“Solar energy is poised to play a major role in our energy future, and MIT is poised to deliver new technologies to make that possible,” says Robert Armstrong, director of the MIT Energy Initiative (MITEI), who notes that with appropriate investments in R&D and sound public policies, the energy source could account for half of the world’s electricity by the middle of the century, up from a mere 1% today.
Armstrong is one of 30 authors of “The Future of Solar Energy,” the latest of seven interdisciplinary reports from MITEI exploring major energy technologies that might play significant roles as the world looks to address climate change over the coming decades. “We face a dual challenge with respect to energy and climate,” Armstrong says. “Energy demand is expected to double globally by 2050. But it’s clear that because of global warming we also need to decarbonize the energy system,” or replace today’s energy systems with alternatives that don’t emit carbon dioxide and other greenhouse gases.
Richard Schmalensee, the study chair, agrees. “If we are going to seriously decarbonize the economy, it is hard to see how we can do that globally without a lot more solar generation. The question is, how will we make solar power useable at large scale by mid century?” Schmalensee, who is the Howard W. Johnson Professor of Economics and Management Emeritus, notes that the solar study identifies key technologies and policies to that end.
Another author of the 332-page report, Francis O’Sullivan, cites three main takeaways of the study, whose principal audience is industry participants and policymakers in Washington.

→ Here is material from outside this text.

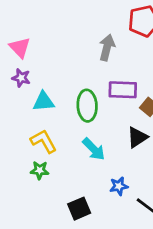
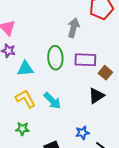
green ellipse: (87, 106) -> (55, 58), moved
cyan arrow: (94, 149) -> (52, 101), moved
green star: (40, 170) -> (22, 129), moved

“Solar as a technology has rapidly transitioned through its nascency to a point today where it is increasingly competitive as a source of electricity,” says O’Sullivan, director of research and analysis at MITEI, adding that since 2008, prices for electricity generated from solar panels on residential homes have dropped by 50%, while prices from utility-scale plants have dropped by 70%.
Nevertheless, he says, “much work remains for a solar-heavy future to be realized.” For example, “we must maintain a focus on the development of technologies that have the potential to lower costs even more drastically than the gains achieved over the past five years. And that means government funding of long-term research that’s too risky for industry to tackle.”
Armstrong, who is the Chevron Professor of Chemical Engineering, adds: “There’s no doubt that a lot more can be done to assure that solar meets long-term energy needs by shifting federal solar R&D focus from market penetration of existing systems to generation of new ideas for the long-term.”
Another critical point is that we need to prepare both technically and from a regulatory perspective for a much greater use of solar. On the technical side, that means the development of technologies to store the electricity generated by solar for use when the sun doesn’t shine. “The success of photovoltaics in particular at very high penetration is heavily dependent on the vailability of cost-effective storage,” O’Sullivan says. From a regulatory perspective, “solar is introducing a lot of new dynamics that will require regulators to be more nimble.”
The study further recommends changing the subsidy paradigm for solar in the United States. Currently, subsidies are based on the investment associated with a solar installation. Although that’s helpful, “we believe the government can do much more” to encourage solar, O’Sullivan says. For example, “we ought to transition to a subsidy based on solar energy production. That will give asset owners much more of an incentive to maximize the amount of solar generation.”
Armstrong is optimistic about solar and MIT’s continuing contributions to the field.
“There are many new technologies we are working on that could make a big difference to our solar future,” he says. “I think one of MIT’s jobs is to shake up the world of technology on a regular basis.”